Les compétences des deux collectivités résulteront logiquement de l'addition des attributions exercées aujourd'hui par les conseils régional et général : elles n'en auront ni plus ni moins que les autres collectivités de droit commun de l'article 73. Logiquement, leurs ressources seront celles des deux collectivités cumulées : la Martinique et la Guyane percevront donc les mêmes impôts et taxes et les mêmes dotations d'Etat qu'aujourd'hui.

S'agissant de la méthode, ces projets sont le produit d'une concertation poussée avec les élus. Après que mes services les ont rencontrés et interrogés, j'ai organisé des rendez-vous d'arbitrage, qui ont culminé en une rencontre avec le Président de la République, le 8 novembre dernier.

Cette réforme concrétise le choix des électeurs pour qui l'unité de la République ne signifie pas son uniformité.

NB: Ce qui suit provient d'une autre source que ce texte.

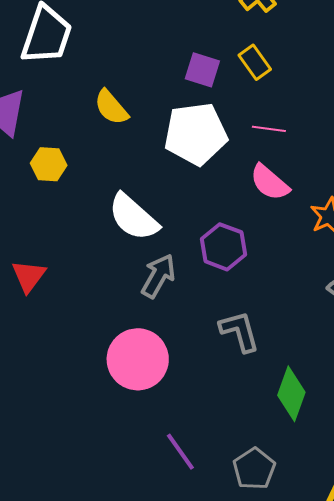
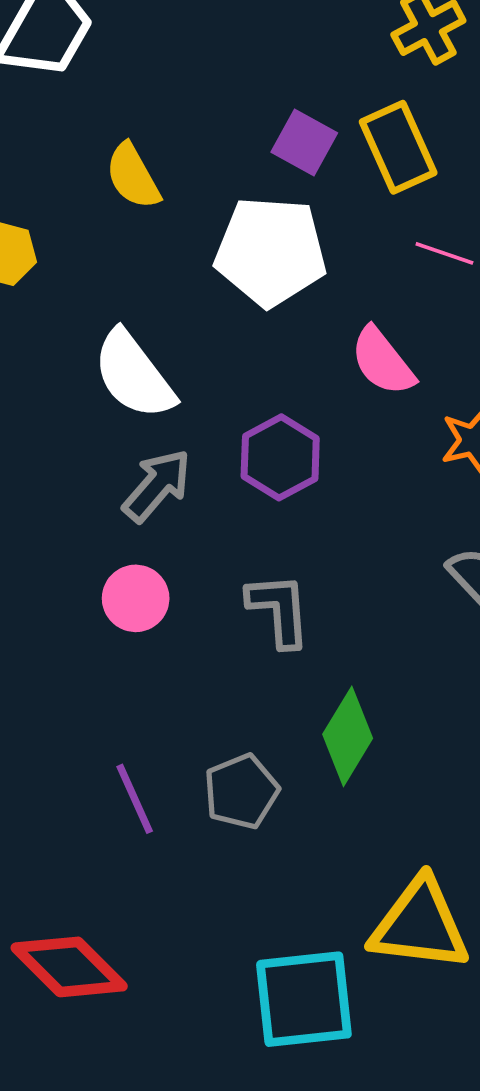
yellow rectangle: (255, 62) -> (398, 147), size x1.4
pink line: (269, 129) -> (444, 253), moved
pink circle: (138, 359) -> (136, 598), moved, size x0.6
gray pentagon: (254, 469) -> (241, 791), moved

Le projet de loi organique vise principalement à compléter la procédure d'habilitation pour permettre aux départements et régions d'outre-mer d'exercer la faculté d'adaptation et de définition des normes qui leur a été reconnue depuis 2003 par la Constitution. Votre rapporteur a suggéré que la prorogation de la procédure d'habilitation permettant aux départements et régions d'outre-mer d'exercer leur faculté d'adaptation et de définition des normes soit accordée de plein droit dans les six mois du renouvellement de l'assemblée et pour deux ans. Je suis favorable à ce que l'assemblée nouvellement élue puisse reprendre à son compte une demande votée tardivement par l'assemblée précédente. Il est néanmoins nécessaire de fixer des conditions : il ne peut y avoir de prorogation de plein droit. La nouvelle assemblée en formulera la demande expressément et dans les mêmes termes, par exemple dans le délai de six mois. Dès lors, rien ne s'oppose à ce que cette prolongation soit accordée pour la durée du mandat de la nouvelle assemblée, comme je l'avais souhaité pour les demandes dont elle a eu l'initiative.

En outre, les habilitations à adapter les règlements ne seront plus accordées par la loi mais par un décret, ce qui va dans le sens d'une meilleure adaptation des normes.

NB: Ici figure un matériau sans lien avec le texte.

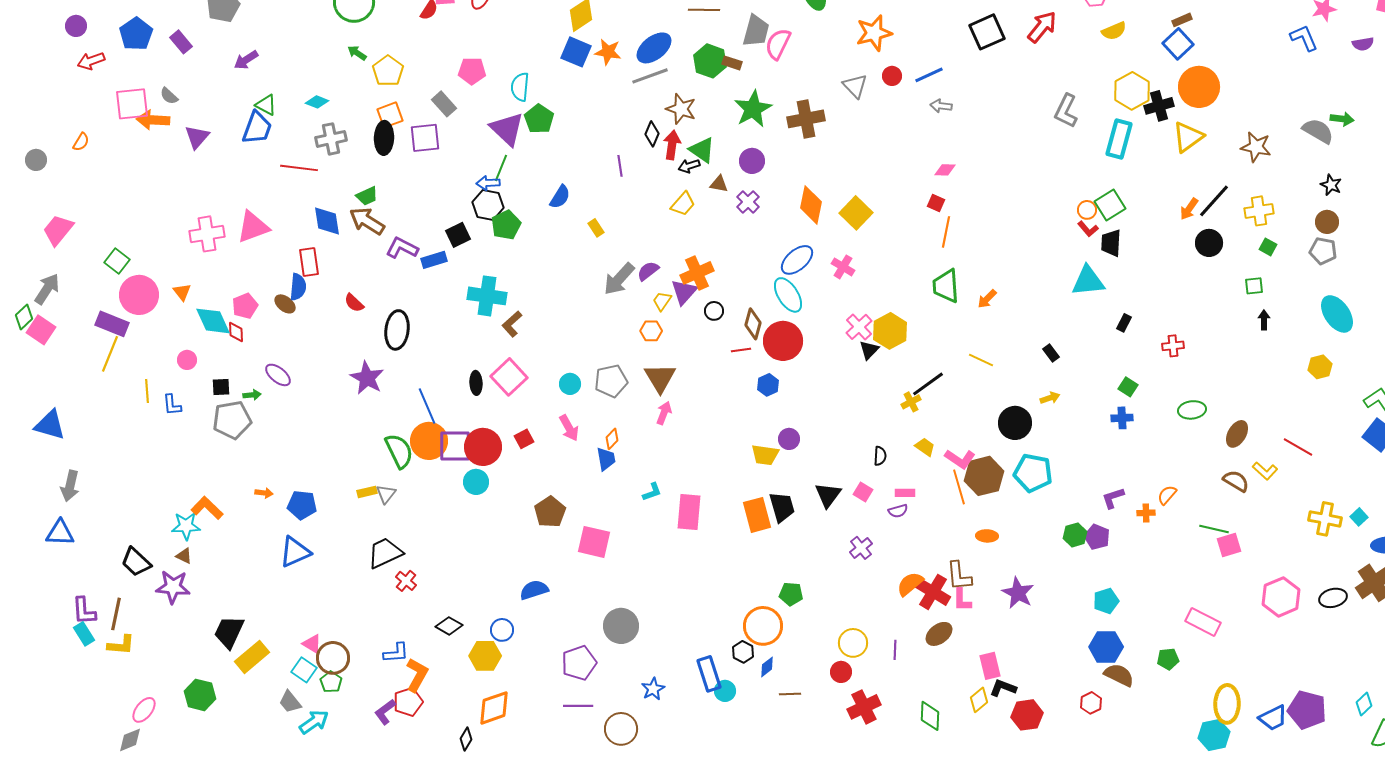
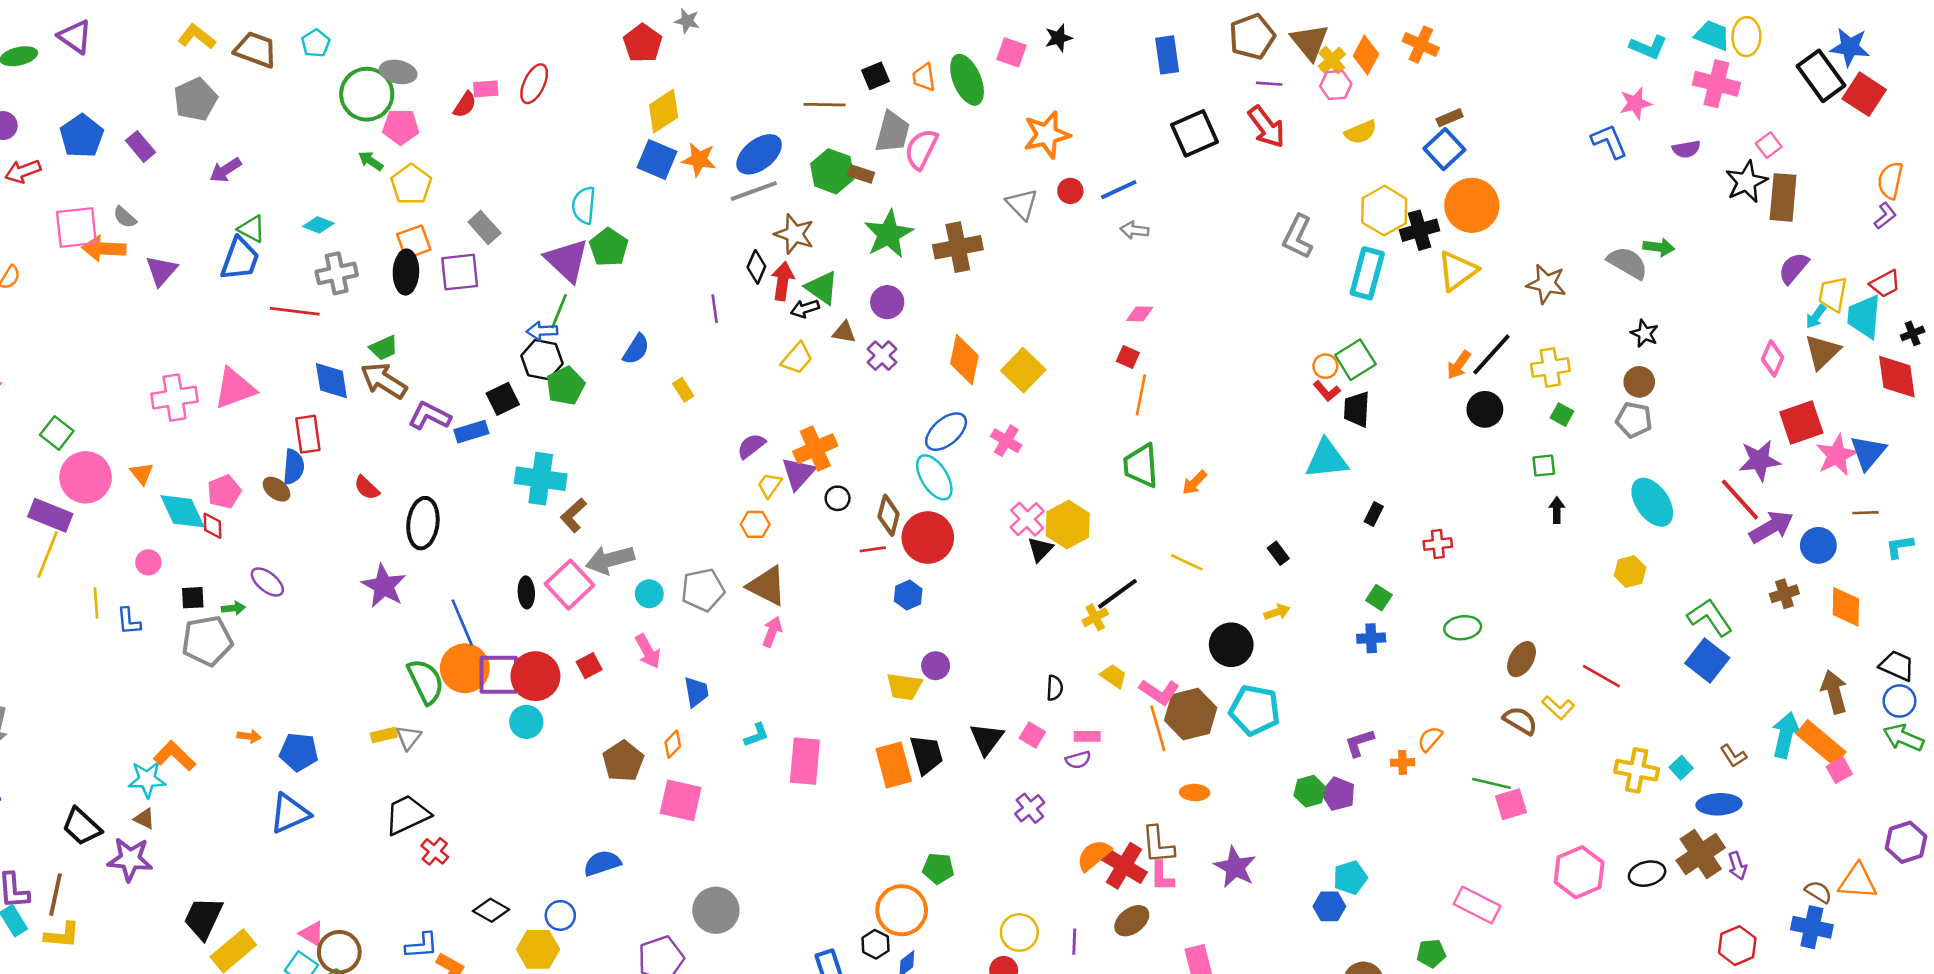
red arrow: (1042, 27) -> (1266, 127), turned 104
pink pentagon: (472, 71) -> (401, 127), moved
gray arrow: (619, 279) -> (610, 560), moved, turned 33
brown triangle: (660, 378) -> (767, 586), turned -32
orange diamond: (612, 439) -> (673, 744), moved
blue hexagon: (1106, 647) -> (1329, 906), moved, size x0.7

Le projet de loi ordinaire définit quant à lui l'organisation et le fonctionnement des deux nouvelles collectivités. La Guyane a choisi une assemblée délibérante de 51 membres, dont le président sera assisté d'une commission permanente dotée de compétences propres ; conformément au souhait des élus, la Martinique aura, outre une assemblée délibérante de 51 membres dont son président, un conseil exécutif et un président responsables devant l'assemblée ; les neuf membres du conseil exécutif seront élus parmi les 51 membres de l'Assemblée et remplacés par leurs suppléants. Le scrutin actuel des régionales a été retenu : scrutin proportionnel de liste à deux tours à la plus forte moyenne avec une prime majoritaire de 20 % des sièges à pourvoir.

La première élection aura lieu au plus tard le 31 décembre 2012, échéance que votre rapporteur propose de repousser au 31 mars 2014.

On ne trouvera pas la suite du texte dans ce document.